• [Exercise]:
Exactly and only the lines from the one containing "Empresa (643, 42)" through the close of the entries below are to be set down.

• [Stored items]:
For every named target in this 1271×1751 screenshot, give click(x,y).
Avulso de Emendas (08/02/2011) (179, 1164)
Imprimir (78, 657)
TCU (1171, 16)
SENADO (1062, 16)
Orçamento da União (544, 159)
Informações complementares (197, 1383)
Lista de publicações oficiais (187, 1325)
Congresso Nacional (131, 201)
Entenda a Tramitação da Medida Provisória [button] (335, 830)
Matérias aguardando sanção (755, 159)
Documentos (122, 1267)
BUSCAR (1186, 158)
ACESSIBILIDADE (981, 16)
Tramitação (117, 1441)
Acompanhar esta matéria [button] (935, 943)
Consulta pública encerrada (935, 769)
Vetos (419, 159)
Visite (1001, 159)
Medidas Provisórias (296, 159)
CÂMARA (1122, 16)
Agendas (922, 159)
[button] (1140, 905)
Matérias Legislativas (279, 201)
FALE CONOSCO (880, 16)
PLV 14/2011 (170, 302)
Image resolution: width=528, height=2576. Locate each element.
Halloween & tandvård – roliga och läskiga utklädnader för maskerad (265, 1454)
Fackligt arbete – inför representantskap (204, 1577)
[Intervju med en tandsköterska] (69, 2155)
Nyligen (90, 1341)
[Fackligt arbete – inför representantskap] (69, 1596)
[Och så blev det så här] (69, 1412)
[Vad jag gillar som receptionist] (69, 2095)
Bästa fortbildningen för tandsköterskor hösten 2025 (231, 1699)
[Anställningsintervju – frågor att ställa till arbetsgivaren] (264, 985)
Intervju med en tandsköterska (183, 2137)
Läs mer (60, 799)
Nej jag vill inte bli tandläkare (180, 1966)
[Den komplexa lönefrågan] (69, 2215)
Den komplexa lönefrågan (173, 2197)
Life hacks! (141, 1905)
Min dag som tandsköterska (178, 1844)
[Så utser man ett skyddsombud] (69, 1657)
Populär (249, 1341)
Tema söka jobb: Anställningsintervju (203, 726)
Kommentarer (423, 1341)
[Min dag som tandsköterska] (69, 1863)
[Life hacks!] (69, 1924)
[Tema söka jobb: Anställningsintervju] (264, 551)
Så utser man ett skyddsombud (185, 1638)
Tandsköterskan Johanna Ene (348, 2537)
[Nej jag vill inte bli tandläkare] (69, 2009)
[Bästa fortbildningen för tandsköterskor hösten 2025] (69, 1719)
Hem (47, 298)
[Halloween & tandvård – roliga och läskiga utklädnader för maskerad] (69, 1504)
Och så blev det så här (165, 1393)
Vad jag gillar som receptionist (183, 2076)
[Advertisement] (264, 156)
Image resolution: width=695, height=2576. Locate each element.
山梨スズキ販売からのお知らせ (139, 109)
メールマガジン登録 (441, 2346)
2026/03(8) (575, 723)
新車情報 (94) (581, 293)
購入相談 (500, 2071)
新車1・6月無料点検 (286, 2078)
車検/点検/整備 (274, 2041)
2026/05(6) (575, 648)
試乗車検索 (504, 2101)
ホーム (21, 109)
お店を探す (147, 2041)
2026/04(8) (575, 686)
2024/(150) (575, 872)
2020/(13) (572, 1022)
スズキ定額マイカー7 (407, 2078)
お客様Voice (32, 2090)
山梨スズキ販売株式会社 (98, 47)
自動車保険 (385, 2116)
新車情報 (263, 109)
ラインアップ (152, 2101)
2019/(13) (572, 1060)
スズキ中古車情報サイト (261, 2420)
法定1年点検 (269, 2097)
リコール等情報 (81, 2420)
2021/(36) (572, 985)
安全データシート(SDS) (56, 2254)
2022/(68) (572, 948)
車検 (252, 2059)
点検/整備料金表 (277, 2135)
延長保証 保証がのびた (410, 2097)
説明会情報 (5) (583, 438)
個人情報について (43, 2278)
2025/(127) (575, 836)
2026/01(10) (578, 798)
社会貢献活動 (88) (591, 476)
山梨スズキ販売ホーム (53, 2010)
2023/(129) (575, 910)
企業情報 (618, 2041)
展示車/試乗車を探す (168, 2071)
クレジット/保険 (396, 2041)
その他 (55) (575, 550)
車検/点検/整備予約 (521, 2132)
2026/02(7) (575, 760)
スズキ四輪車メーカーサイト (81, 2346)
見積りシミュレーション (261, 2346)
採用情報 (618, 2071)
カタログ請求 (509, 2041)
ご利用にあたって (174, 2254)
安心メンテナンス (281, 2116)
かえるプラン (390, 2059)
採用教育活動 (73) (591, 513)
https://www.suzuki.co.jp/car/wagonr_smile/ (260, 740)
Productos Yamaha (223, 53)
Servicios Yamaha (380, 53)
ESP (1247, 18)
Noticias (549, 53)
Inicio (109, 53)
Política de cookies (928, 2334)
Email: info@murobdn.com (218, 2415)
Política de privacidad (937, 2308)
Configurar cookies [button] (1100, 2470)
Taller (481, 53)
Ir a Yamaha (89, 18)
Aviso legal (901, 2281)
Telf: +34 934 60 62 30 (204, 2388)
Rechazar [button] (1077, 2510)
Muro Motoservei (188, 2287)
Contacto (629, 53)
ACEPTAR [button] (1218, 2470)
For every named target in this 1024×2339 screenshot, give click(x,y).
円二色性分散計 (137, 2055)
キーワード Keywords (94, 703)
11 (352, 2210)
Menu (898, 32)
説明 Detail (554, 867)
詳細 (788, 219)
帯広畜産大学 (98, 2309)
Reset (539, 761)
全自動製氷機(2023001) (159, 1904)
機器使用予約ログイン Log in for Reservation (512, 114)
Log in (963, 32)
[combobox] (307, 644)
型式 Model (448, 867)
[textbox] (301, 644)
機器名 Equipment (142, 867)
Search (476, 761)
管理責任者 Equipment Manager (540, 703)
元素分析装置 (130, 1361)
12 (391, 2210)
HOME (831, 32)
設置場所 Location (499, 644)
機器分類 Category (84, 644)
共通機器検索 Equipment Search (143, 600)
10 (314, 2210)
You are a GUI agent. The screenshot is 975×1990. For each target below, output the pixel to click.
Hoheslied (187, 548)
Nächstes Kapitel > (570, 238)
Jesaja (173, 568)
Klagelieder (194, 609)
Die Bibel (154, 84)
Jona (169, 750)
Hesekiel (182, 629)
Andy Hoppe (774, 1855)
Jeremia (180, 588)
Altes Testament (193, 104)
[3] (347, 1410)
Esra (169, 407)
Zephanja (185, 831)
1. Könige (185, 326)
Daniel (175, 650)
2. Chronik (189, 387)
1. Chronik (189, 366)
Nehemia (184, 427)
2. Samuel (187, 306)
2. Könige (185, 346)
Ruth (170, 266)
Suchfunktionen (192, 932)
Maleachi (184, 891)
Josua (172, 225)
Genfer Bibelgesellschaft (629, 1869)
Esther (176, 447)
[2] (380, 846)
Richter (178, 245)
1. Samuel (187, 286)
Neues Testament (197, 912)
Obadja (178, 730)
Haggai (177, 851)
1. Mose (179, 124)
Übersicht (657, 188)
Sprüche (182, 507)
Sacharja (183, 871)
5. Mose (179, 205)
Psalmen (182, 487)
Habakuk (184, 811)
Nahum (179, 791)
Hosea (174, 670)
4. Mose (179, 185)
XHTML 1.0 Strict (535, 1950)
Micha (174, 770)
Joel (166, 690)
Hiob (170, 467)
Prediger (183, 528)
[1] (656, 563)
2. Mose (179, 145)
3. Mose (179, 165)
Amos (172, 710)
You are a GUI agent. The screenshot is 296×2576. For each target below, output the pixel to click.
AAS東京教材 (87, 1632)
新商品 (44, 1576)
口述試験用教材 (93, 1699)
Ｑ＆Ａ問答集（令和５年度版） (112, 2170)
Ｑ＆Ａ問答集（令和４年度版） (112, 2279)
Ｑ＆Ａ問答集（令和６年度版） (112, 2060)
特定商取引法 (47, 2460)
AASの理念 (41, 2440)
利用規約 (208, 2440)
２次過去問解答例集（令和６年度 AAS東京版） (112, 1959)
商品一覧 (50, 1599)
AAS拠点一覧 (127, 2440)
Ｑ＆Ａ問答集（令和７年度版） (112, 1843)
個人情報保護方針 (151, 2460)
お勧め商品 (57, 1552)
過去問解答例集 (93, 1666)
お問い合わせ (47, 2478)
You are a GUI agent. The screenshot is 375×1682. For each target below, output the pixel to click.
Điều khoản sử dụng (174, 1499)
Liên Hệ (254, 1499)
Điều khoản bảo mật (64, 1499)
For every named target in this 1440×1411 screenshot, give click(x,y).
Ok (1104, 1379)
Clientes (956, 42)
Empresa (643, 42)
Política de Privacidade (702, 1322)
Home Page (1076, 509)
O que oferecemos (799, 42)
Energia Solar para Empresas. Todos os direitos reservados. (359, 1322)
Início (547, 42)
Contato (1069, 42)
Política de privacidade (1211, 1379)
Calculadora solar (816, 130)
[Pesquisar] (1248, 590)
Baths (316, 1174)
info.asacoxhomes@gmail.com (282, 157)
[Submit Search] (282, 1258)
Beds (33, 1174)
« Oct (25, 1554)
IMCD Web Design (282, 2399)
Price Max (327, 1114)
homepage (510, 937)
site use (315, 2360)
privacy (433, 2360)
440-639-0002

• [Finished exercise]:
Empresa (643, 42)
Política de Privacidade (702, 1322)
Home Page (1076, 509)
O que oferecemos (799, 42)
Energia Solar para Empresas. Todos os direitos reservados. (359, 1322)
Início (547, 42)
Contato (1069, 42)
Política de privacidade (1211, 1379)
Calculadora solar (816, 130)
[Pesquisar] (1248, 590)
Baths (316, 1174)
info.asacoxhomes@gmail.com (282, 157)
[Submit Search] (282, 1258)
Beds (33, 1174)
« Oct (25, 1554)
IMCD Web Design (282, 2399)
Price Max (327, 1114)
homepage (510, 937)
site use (315, 2360)
privacy (433, 2360)
440-639-0002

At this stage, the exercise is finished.